▶ [Given material]:
* * *

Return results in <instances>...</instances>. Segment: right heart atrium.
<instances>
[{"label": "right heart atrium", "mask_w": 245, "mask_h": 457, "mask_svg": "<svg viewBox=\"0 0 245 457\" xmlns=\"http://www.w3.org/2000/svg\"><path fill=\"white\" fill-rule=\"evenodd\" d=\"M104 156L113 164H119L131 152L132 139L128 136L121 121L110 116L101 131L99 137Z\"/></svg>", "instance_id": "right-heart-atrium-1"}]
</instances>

* * *

Produce a precise copy of all the material above.

▶ [Task result]:
Return results in <instances>...</instances>. Segment: right heart atrium.
<instances>
[{"label": "right heart atrium", "mask_w": 245, "mask_h": 457, "mask_svg": "<svg viewBox=\"0 0 245 457\" xmlns=\"http://www.w3.org/2000/svg\"><path fill=\"white\" fill-rule=\"evenodd\" d=\"M104 156L113 164H119L131 152L132 139L128 136L121 121L110 116L101 131L99 137Z\"/></svg>", "instance_id": "right-heart-atrium-1"}]
</instances>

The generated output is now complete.